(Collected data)
● ● ● ● ●

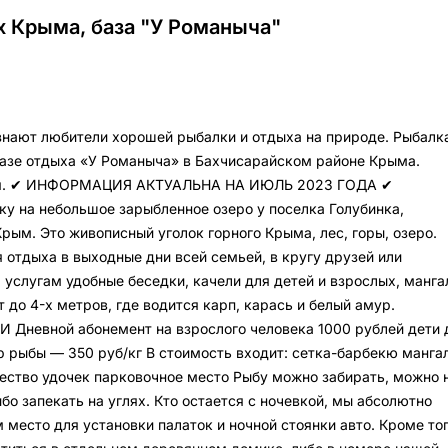
х Крыма, база "У Романыча"
знают любители хорошей рыбалки и отдыха на природе. Рыбалк
азе отдыха «У Романыча» в Бахчисарайском районе Крыма.
аня. ✔ ИНФОРМАЦИЯ АКТУАЛЬНА НА ИЮЛЬ 2023 ГОДА ✔
у на небольшое зарыбленное озеро у поселка Голубинка,
рым. Это живописный уголок горного Крыма, лес, горы, озеро.
 отдыха в выходные дни всей семьей, в кругу друзей или
 услугам удобные беседки, качели для детей и взрослых, манга
 до 4-х метров, где водится карп, карась и белый амур.
невной абонемент на взрослого человека 1000 рублей дети 
ор рыбы — 350 руб/кг В стоимость входит: сетка-барбекю манга
ество удочек парковочное место Рыбу можно забирать, можно 
ибо запекать на углях. Кто остается с ночевкой, мы абсолютно
место для установки палаток и ночной стоянки авто. Кроме тог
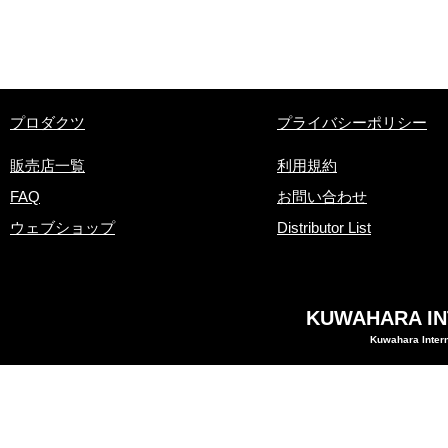
​プロダクツ
プライバシーポリシー
販売店一覧
利用規約
FAQ
お問い合わせ
ウェブショップ
Distributor List
KUWAHARA INT
Kuwahara Intern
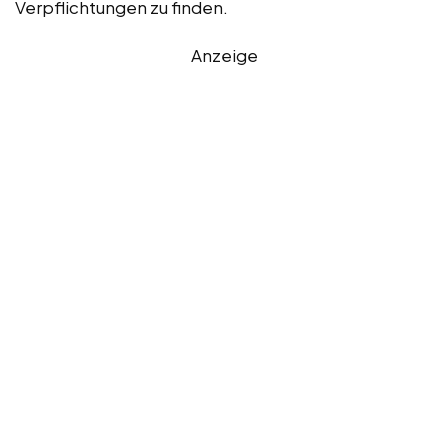
Verpflichtungen zu finden.
Anzeige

● ● ● ● ●

=== Directions for this task ===
Keeping every word as it is, write out all the data and omit the pictures.

=== Solution ===
х Крыма, база "У Романыча"
знают любители хорошей рыбалки и отдыха на природе. Рыбалк
азе отдыха «У Романыча» в Бахчисарайском районе Крыма.
аня. ✔ ИНФОРМАЦИЯ АКТУАЛЬНА НА ИЮЛЬ 2023 ГОДА ✔
у на небольшое зарыбленное озеро у поселка Голубинка,
рым. Это живописный уголок горного Крыма, лес, горы, озеро.
 отдыха в выходные дни всей семьей, в кругу друзей или
 услугам удобные беседки, качели для детей и взрослых, манга
 до 4-х метров, где водится карп, карась и белый амур.
невной абонемент на взрослого человека 1000 рублей дети 
ор рыбы — 350 руб/кг В стоимость входит: сетка-барбекю манга
ество удочек парковочное место Рыбу можно забирать, можно 
ибо запекать на углях. Кто остается с ночевкой, мы абсолютно
место для установки палаток и ночной стоянки авто. Кроме тог
​プロダクツ
プライバシーポリシー
販売店一覧
利用規約
FAQ
お問い合わせ
ウェブショップ
Distributor List
KUWAHARA INT
Kuwahara Intern
Verpflichtungen zu finden.
Anzeige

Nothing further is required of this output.